Avant d’aller plus loin, définissons clairement ce qu’est le gluten. Présent dans de nombreuses céréales telles que le blé, l’épeautre (un très proche ancêtre du blé), le « kamut » (blé khorasan), l’orge ou le seigle (et, dans certains cas, l’avoine), le gluten est la somme des réserves d’acides aminés permettant à la céréale de se développer, de transformer l’énergie de la graine en structure végétale. Une fois mélangées à de l’eau pour former la pâte, ces acides aminés (la prolamine et la gluténine) forment une substance élastique qui donne, dans le cas de la mie de pain à base de farine de blé, cet aspect léger et élastique qui sera absent des confections à base de farine sans gluten, comme celle de maïs ou de riz.

Lorsqu’il est consommé par un intolérant, ce gluten provoque au niveau des parois de l’intestin une réaction immunitaire démesurée au cours de laquelle le corps humain s’attaque lui-même : il s’agit d’une maladie auto-immune, et nos propres globules blancs sont ceux provoquant les dégâts dans cette situation de « fausse alerte ».

… À AUBAINE INDUSTRIELLE GLOBALE

En toute logique, il suffirait donc aux consommateurs touchés par ce mal de ne pas intégrer les céréales citées ci-dessus dans leur alimentation, et d’éviter si possible de consommer trop de marques dont la mention « possible traces de gluten » figure dans la liste des ingrédients. La semoule de riz se prêtera sans sourciller à l’expérience couscous, la crêpe de sarrasin remplacera avantageusement la crêpe à base de farine de blé (cette première n’est en général utilisé que pour des préparations salées, mais donnez-lui une chance avec de la cannelle et des raisins, c’est délicieux), et des nombreuses alternatives existent à votre baguette quotidienne. S’alimenter sans gluten est une bonne occasion de cuisiner soi-même à partir d’ingrédients de confiance, ce qui sera toujours meilleur que de l’industriel.

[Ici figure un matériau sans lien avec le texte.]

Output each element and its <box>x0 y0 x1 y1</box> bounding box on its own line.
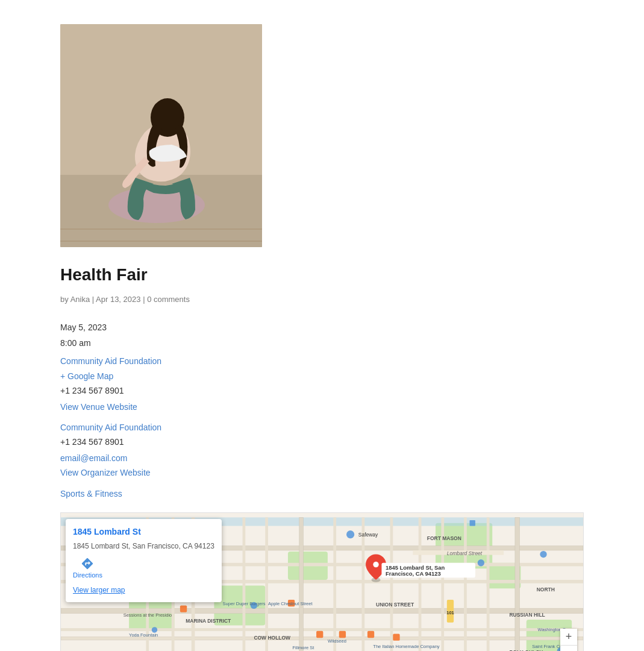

Les industriels, cependant, ne voient pas la chose de cet œil. Consciencieux de notre santé et de leurs dividendes, ils mettent à notre disposition pléthore de produits garantis sans gluten. Excellente nouvelle, donc, à deux points près.

Premièrement, les marques gluten free pratiquent des prix allant du double au quintuple de la concurrence aux produits moins rigoureux. Une même bouchée de sablé peut donc vous coûter cinq fois plus cher : mieux vaut s’assurer que ce débordement économique vous est vraiment nécessaire. Deuxièmement, même s’ils ne contiennent pas les maléfiques protéines de blé, les produits sans gluten ne sont pas nécessairement sains. De la farine ultraraffinée au sirop de glucose-fructose en passant par les graisses de qualité discutable, les produits que vous pensez être bénéfiques à votre santé sont en fait aussi intéressants nutritionnellement qu’une poignée de sucre versée sur un cube de beurre. Il sera de ce fait préférable de jeter un coup d’œil au prix avant de remplir le panier, et de s’assurer que les ingrédients contenus ne sont ni trop raffinés, ni trop déséquilibrés.

Pour conclure, choisir de s’alimenter sans gluten n’est un mauvais choix pour personne, mais il faut savoir rester vigilant et ne pas devenir la victime d’un effet de mode onéreux. Il existe de nombreuses et savoureuses alternatives aux céréales à gluten, mais acheter des ingrédients de qualité et les préparer soi-même permet toujours de n’avoir au final que des avantages, qu’ils soient d’ordre financier, gustatif ou biologique.